Diversity, Equity and Inclusion at Work

The Lepage Center’s Strategic Advisers program connects Tulane students and recent graduates with New Orleans area entrepreneurs and small business owners who have been affected by the COVID-19 pandemic. The advisers are working for the businesses full-time for 10 weeks during the summer of 2020, providing immediate services based on each business’s specific needs.

The strategic advisers meet weekly via video conference to discuss what’s going on at their companies and to learn from one another. Last week we focused on diversity, equity and inclusion at work. For this conversation, advisers were asked how they would prioritize and communicate about diversity, equity and inclusion as leaders of a company. Below are some of their thoughts:

“At larger companies, hiring is often directed towards target universities. Unsurprisingly, these universities typically have a large white majority, and therefore, the hiring process at these large companies is reflective of the white student populations. Thus, if a company is truly dedicated to promoting DEI in the workplace, they should shift their recruitment process to include a wider range of universities along with historically black colleges. Companies are often worried that by opening up the hiring process to a wider pool, they will be sacrificing quality of employees. However, this is an incorrect and racist narrative that is founded upon the same structural racism that keeps a strong white majority at the top universities in the United States. My company would continue a competitive hiring process but would open recruitment to a wider range of students.”

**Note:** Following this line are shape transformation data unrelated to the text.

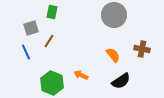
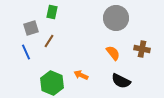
gray circle: moved 2 px right, 3 px down
orange semicircle: moved 2 px up
black semicircle: rotated 60 degrees clockwise
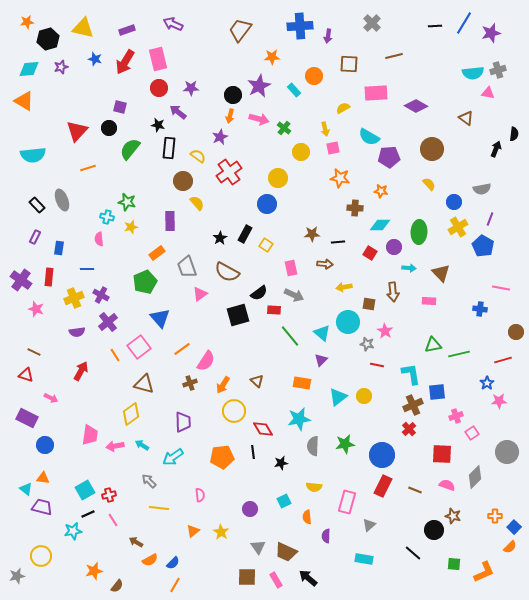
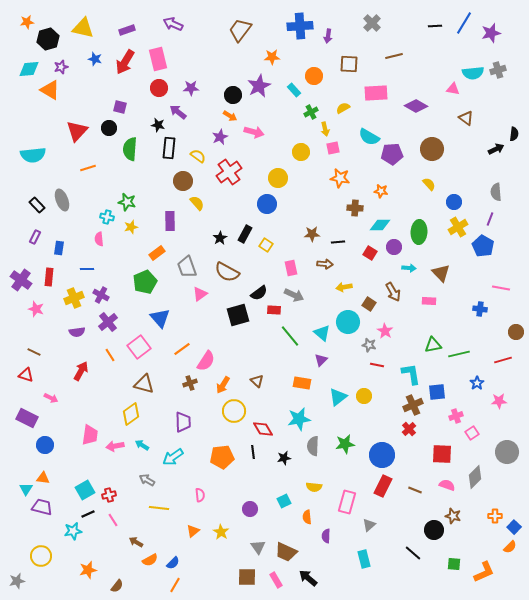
pink triangle at (488, 93): moved 35 px left, 4 px up
orange triangle at (24, 101): moved 26 px right, 11 px up
orange arrow at (230, 116): rotated 72 degrees counterclockwise
pink arrow at (259, 119): moved 5 px left, 13 px down
green cross at (284, 128): moved 27 px right, 16 px up; rotated 24 degrees clockwise
green semicircle at (130, 149): rotated 35 degrees counterclockwise
black arrow at (496, 149): rotated 42 degrees clockwise
purple pentagon at (389, 157): moved 3 px right, 3 px up
gray semicircle at (482, 189): moved 14 px right, 3 px down; rotated 96 degrees clockwise
brown arrow at (393, 292): rotated 24 degrees counterclockwise
brown square at (369, 304): rotated 24 degrees clockwise
gray star at (367, 344): moved 2 px right, 1 px down
orange line at (115, 355): moved 5 px left
blue star at (487, 383): moved 10 px left
black star at (281, 463): moved 3 px right, 5 px up
gray arrow at (149, 481): moved 2 px left, 1 px up; rotated 14 degrees counterclockwise
cyan triangle at (26, 489): rotated 24 degrees clockwise
cyan rectangle at (364, 559): rotated 66 degrees clockwise
orange star at (94, 571): moved 6 px left, 1 px up
gray star at (17, 576): moved 5 px down
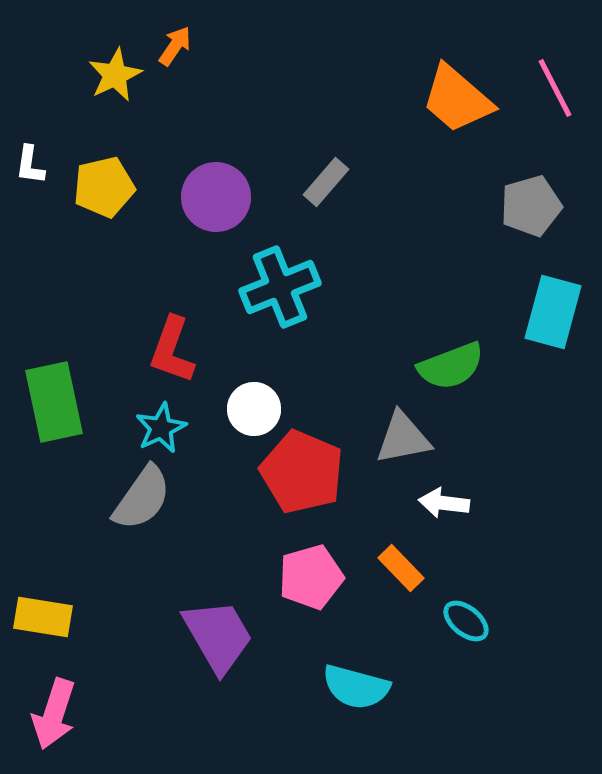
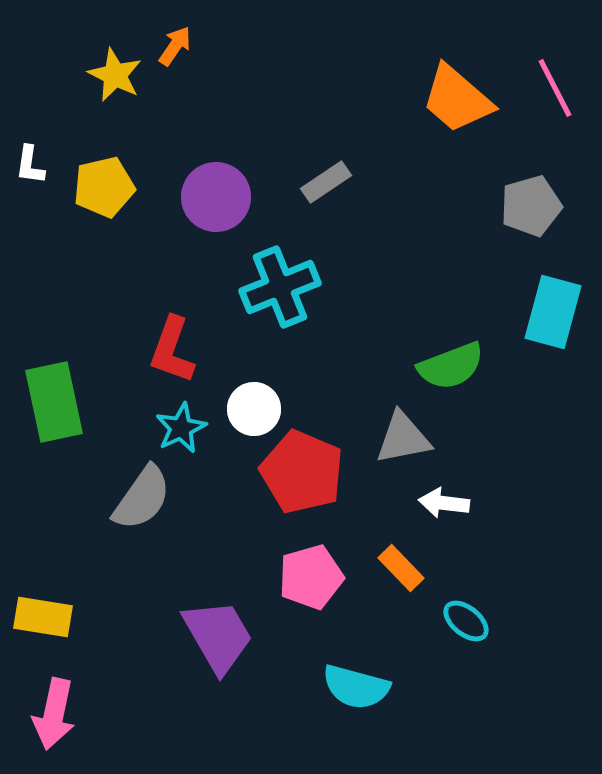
yellow star: rotated 20 degrees counterclockwise
gray rectangle: rotated 15 degrees clockwise
cyan star: moved 20 px right
pink arrow: rotated 6 degrees counterclockwise
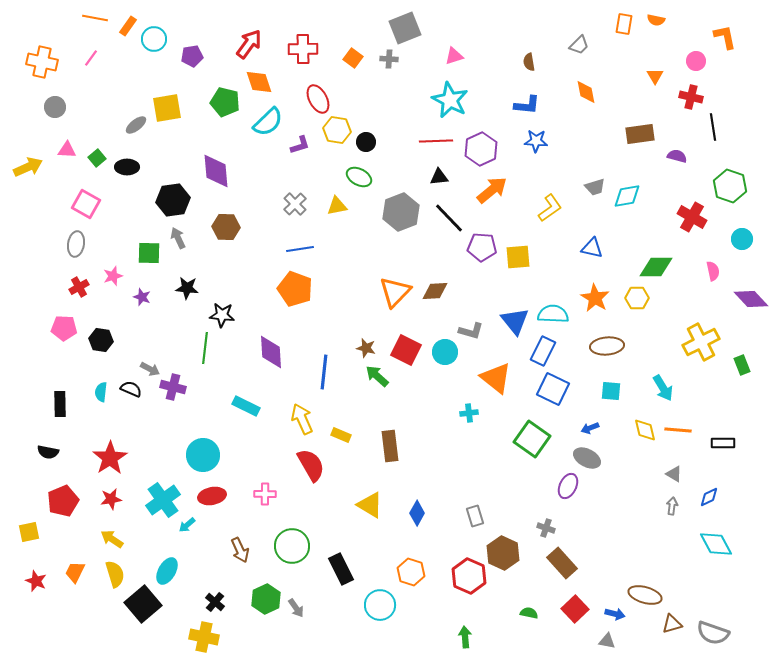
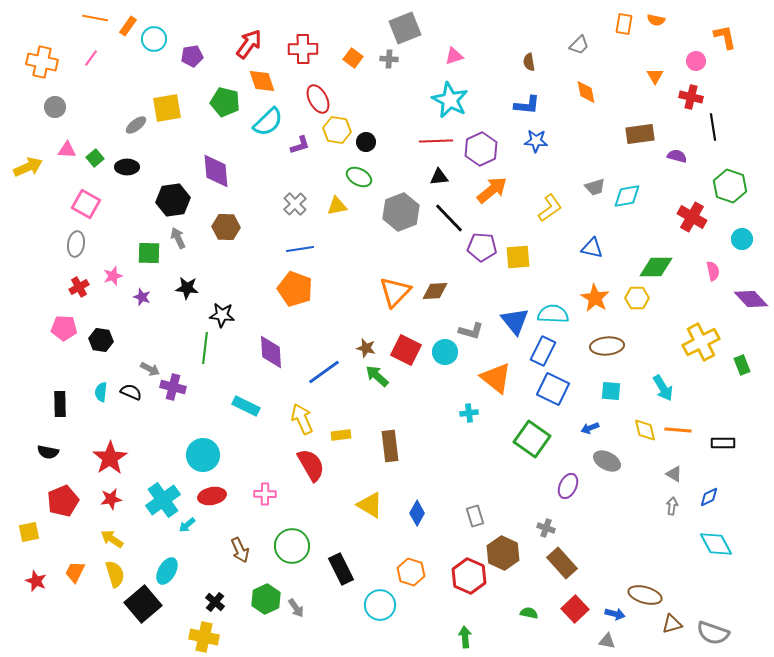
orange diamond at (259, 82): moved 3 px right, 1 px up
green square at (97, 158): moved 2 px left
blue line at (324, 372): rotated 48 degrees clockwise
black semicircle at (131, 389): moved 3 px down
yellow rectangle at (341, 435): rotated 30 degrees counterclockwise
gray ellipse at (587, 458): moved 20 px right, 3 px down
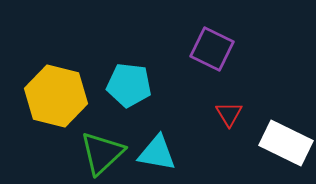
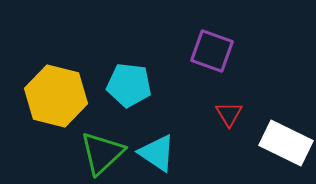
purple square: moved 2 px down; rotated 6 degrees counterclockwise
cyan triangle: rotated 24 degrees clockwise
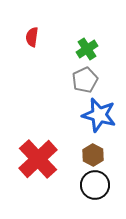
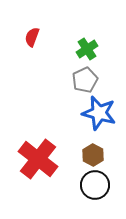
red semicircle: rotated 12 degrees clockwise
blue star: moved 2 px up
red cross: rotated 9 degrees counterclockwise
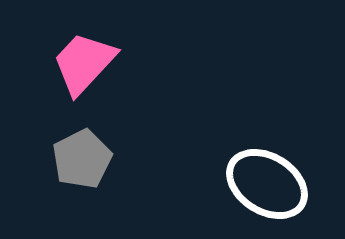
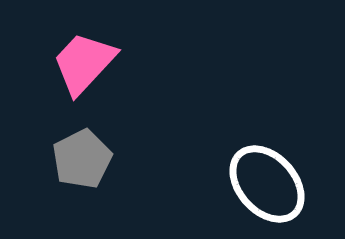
white ellipse: rotated 16 degrees clockwise
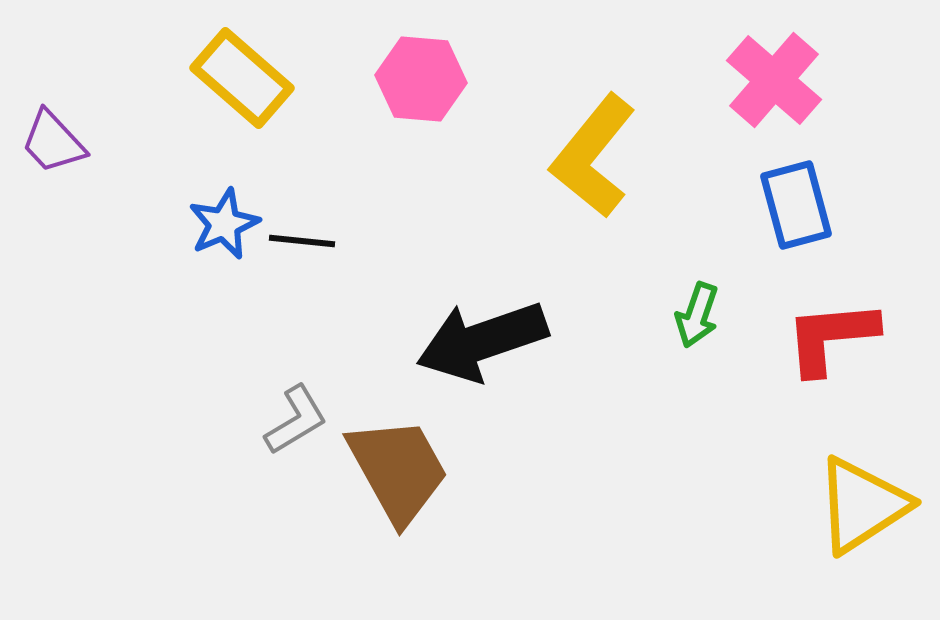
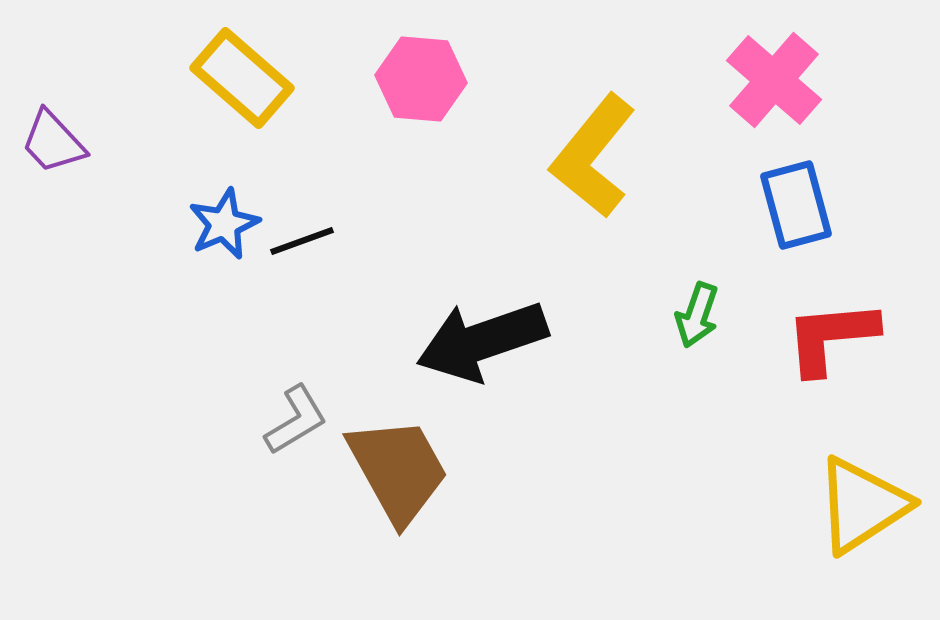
black line: rotated 26 degrees counterclockwise
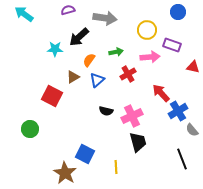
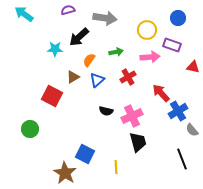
blue circle: moved 6 px down
red cross: moved 3 px down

“I would create a VERY flat organization where the CEO and the janitor are equally approachable. Even if a worker knows less than his/her boss, that individual may have a unique or useful take or perspective that creates value or leads to an innovation. I would hope that all my employees would feel respected and valued enough to consistently offer their perspectives.”

“Diversity is one of the most important aspects on success in business today. Depending on what the target market of your company’s products are, understanding the end user is crucial to the company.”

“Affinity groups enable employees to come together to not only find solace but come together to cultivate meaningful, creative, and attainable strategies to combat racism, ableism, sexism, and a myriad of other issues that plague the workforce, all within the confines of their company culture. More often than not, individual concerns are silenced or not acted upon by those at the helm of larger institutions, organizations, and companies. Affinity groups are vital in this sense as it enables individuals to be empowered, supported, seen, and heard far more than when they stand alone.”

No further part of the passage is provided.